Georgian detour
I've been dispatched to Georgia to help my colleague Tom Lasseter cover the ongoing conflict here, so my posts will be less regular than usual. I'm writing now from the sweltering Black Sea port city of Poti, which has a clean hotel that serves a hot breakfast nearly until 11 a.m., two reliable ATMs and a convenience store that's open until 10 p.m. and sells cold Beck's. There are a ton of mosquitoes, but generally there are worse places to be stationed for a few days.

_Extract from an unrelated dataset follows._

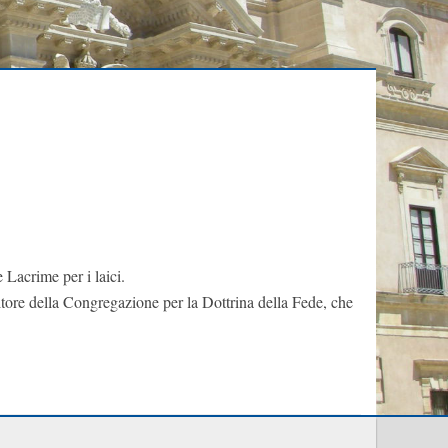
 Lacrime per i laici.
ltore della Congregazione per la Dottrina della Fede, che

Being an American in Georgia these days has been an interesting experience, not unlike being the long-lost relative at a big family funeral. Strangers have greeted me, when told I'm American, with pats on the back, warm handshakes and professions of gratitude. The friendship between the United States and Georgia is strong and sometimes surreal, symbolized by the sole picture I saw this morning in the offices of a regional governor -- one of Georgian President Mikheil Saakashvili and President Bush shaking hands.

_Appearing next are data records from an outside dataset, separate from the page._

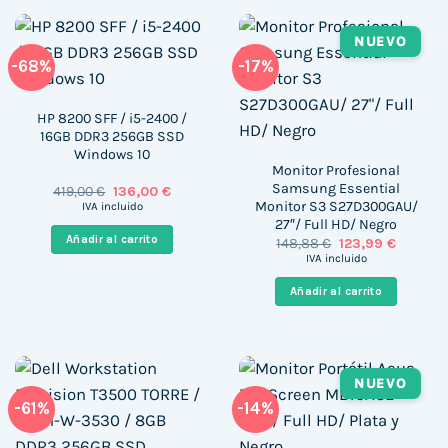
NUEVO
-68%
-17%
HP 8200 SFF / i5-2400 /
16GB DDR3 256GB SSD
Windows 10
Monitor Profesional
Samsung Essential
El
El
419,00
€
136,00
€
precio
precio
Monitor S3 S27D300GAU/
IVA incluido
original
actual
27″/ Full HD/ Negro
era:
es:
Añadir al carrito
El
El
148,88
€
123,99
€
419,00 €.
136,00 €.
precio
precio
IVA incluido
original
actual
era:
es:
Añadir al carrito
148,88 €.
123,99 €
NUEVO
-61%
-14%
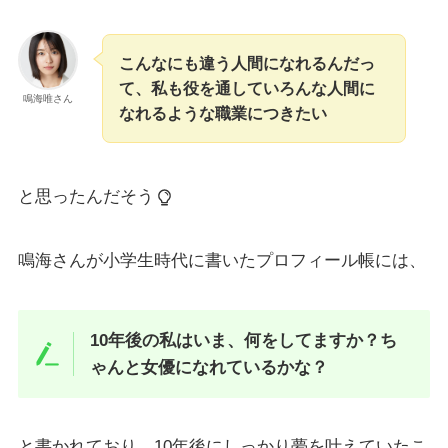
こんなにも違う人間になれるんだっ
て、私も役を通していろんな人間に
鳴海唯さん
なれるような職業につきたい
と思ったんだそう
鳴海さんが小学生時代に書いたプロフィール帳には、
10年後の私はいま、何をしてますか？ち
ゃんと女優になれているかな？
と書かれており、10年後にしっかり夢を叶えていたこ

Never mind that, as my colleagues have reported, the U.S. military isn't coming to save this tiny nation. The admiration is mutual. For some Americans, especially those with strong memories of the Soviet empire, Georgia's warmth and openness seem intoxicating. In a piece in Slate, the writer Ilan Greenberg tries to explain why Americans go gaga for Georgia:
Georgia is something like the Italy of the former Soviet Union, where mothers are considered saints and histrionic displays of emotion are roundly approved, where traffic police refuse to write tickets to pregnant women and grown men worship fresh produce. Television viewers getting their first taste of Georgia's president, Mikheil Saakashvili (Misha to everyone in Georgia), this week are not wrong to detect a surprising emotionalism, volatility, and American-style openness from a leader of a country sandwiched between Turkey and Russia.
After just a few days here, I can vouch for Georgians' warmth and the pleasant spice in their food. I haven't seen any men kiss each other, although there is something oddly comforting about a culture that's casual and confident enough to allow its men to cool themselves in the summer heat by rolling their shirts up to expose their giant bellies (I noticed a similar trait among men in Beijing).
I'll post from here when time allows; otherwise, I'll be back to posting on Africa once I return home.